捜索を開始するのに、まずはウェールズの自宅に行ったこと。自宅に着くと5人の男達に襲われ、空へ逃げたら今度は戦闘機に襲われて逃げまくってきたことを……。
「戦闘機ってお前……。なんで軍隊が絡んでくるだよ。どうなってんだ……」
社長は信じられない表情ではあったが、何か思案している様子だった。
「1つ聞きたいんだけど、今回の依頼人って何者なの? 気にはなってたんだけど……」
今回の依頼には何か裏があるとしか思えない。依頼人が何者かによっては、見えてくることがあるかも……。

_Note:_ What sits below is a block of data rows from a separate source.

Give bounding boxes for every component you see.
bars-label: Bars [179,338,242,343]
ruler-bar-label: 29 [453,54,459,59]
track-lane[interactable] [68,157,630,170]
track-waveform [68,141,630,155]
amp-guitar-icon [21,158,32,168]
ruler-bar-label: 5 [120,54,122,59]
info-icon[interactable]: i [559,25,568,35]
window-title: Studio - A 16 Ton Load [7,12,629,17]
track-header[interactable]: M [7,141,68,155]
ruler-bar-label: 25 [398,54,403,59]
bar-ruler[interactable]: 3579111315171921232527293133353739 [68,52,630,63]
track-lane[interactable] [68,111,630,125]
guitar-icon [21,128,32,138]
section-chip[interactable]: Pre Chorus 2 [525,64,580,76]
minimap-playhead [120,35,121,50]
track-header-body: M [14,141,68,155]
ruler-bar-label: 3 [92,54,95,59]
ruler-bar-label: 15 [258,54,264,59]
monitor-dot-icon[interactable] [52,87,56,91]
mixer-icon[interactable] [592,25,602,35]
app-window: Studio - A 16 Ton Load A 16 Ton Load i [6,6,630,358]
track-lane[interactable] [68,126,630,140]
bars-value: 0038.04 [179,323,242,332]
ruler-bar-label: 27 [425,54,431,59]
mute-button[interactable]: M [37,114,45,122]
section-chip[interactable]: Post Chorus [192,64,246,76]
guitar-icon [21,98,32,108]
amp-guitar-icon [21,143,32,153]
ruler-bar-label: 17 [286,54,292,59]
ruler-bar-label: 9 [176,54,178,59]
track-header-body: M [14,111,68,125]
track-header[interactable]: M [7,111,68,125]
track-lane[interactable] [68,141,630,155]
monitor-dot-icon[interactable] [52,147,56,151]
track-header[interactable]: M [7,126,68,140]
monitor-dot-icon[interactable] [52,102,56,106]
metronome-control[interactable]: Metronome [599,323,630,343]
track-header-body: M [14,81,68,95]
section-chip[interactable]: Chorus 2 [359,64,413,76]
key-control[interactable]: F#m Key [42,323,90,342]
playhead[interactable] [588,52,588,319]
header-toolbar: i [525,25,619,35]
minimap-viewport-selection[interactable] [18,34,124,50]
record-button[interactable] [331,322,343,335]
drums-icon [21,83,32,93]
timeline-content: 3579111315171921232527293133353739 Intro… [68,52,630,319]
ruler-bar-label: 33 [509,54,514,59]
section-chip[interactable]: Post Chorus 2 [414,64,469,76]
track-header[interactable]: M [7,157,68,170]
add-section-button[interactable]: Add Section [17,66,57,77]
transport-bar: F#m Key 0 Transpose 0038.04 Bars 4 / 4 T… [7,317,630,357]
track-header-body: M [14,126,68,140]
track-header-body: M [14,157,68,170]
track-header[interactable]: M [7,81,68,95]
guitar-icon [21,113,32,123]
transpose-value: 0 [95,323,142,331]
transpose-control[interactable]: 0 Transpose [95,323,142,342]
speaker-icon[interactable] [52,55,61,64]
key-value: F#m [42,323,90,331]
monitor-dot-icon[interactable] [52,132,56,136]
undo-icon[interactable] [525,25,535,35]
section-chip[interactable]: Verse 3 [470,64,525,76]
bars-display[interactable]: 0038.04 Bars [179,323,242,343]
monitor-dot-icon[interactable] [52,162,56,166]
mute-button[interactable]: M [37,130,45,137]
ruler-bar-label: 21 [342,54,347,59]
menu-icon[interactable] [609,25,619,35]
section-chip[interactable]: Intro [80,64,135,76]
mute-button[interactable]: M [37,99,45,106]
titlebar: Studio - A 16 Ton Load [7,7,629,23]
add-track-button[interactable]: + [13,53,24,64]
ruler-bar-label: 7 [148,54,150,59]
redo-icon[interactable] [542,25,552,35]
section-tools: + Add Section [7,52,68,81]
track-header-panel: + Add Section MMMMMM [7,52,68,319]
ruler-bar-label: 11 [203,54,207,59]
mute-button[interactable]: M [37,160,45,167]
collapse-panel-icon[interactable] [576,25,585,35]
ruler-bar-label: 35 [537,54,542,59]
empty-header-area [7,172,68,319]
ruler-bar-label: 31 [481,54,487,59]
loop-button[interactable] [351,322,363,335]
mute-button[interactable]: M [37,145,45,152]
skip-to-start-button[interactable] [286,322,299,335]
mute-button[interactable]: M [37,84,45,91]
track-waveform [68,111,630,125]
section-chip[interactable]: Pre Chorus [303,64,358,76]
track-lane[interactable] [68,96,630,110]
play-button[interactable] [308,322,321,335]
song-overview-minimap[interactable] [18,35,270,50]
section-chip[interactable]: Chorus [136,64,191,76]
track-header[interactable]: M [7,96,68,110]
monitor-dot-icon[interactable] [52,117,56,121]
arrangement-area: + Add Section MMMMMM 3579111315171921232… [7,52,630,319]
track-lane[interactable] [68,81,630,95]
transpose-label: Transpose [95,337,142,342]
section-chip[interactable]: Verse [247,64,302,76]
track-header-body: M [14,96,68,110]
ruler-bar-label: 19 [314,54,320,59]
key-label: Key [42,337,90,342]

「依頼人なぁ……。ウェールズが勤めていた企業の重役だということは分かっている。音声通話でしか打ち合わせをしてないから、どんな人物かは分からないんだが……」
「じゃあ、その重役って奴を片っ端からあたるしかないね!」
「おいおい、ちょっと待て! もうこれはお前だけの問題じゃない。勝手なことはするな!」
社長の目が鋭く私を射抜く。こんな社長を見るのは初めてだ。
「ウェールズの件は、企業にとっては非常にデリケートな問題だ。超極秘に動いていることは間違いない。当初はウェールズを早々と見つけて、事なきを得ようとしてたのかもしれないが、今回の報道で関係者には明るみになったかもしれないな」
社長の話しを聞いていると、メールが届く着信音がアルから聞こえた。
「今メールを送信した。そこに記されてる場所でしばらく身を隠しておいてくれ。ほとぼりが冷めれば、元の生活ができるようにしてやるからな」
えっ? なんで私が隠れなきゃいけないの……?
フツフツと怒りがこみ上げてくる。
「ちょっと待って! なんで私が隠れ」
「イブキ様!」
突然アルが叫びだした。私は言葉を遮られたことに不快感をおぼえながらもアルを見る。
「何よアル! 今大事な話しをしてるのに!」
「何かがこちらへ高速接近してきます! お気をつけください!」
アルが接近してくる何かを、ホログラムで拡大表示してくれる。戦闘機ではないようだ。
鳥のような感じに見えるが……
「なんだ! なにが起きてるんだ!?」
社長が焦りながら、私に問いかけてきた。
「何かは分かんないけど、こっちに向かってきてるみたい。とにかく通話を切るから、話しはまた後で!」
「おい! ちょっと待っ」
社長の静止を無視して通話を切る。
「アル! 私の顔を隠して!」
「はい!」
アルはすぐさま液体化し、私の頭に飛びつきながらヘルメット型へと変形していく。
そして、ゴーグルから見える拡大映像を確認すると、もう目の前まで迫っていた。
「あれっ!? えっ? なんで!?」
私は驚愕した。そして信じられなかった。
そいつは上空から急降下し、着地と同時に砂煙を上げた。
砂煙の中、人物のシルエットと共にちょうど目の辺りが光って見えた。
煙が晴れてくるとその姿が露わになる
「――よお、また会ったな」
「なっ、なんであんたがここに!」
ウェールズ宅で、私を襲ってきた男達の1人。赤い仮面を被った男がそこに立っていた……。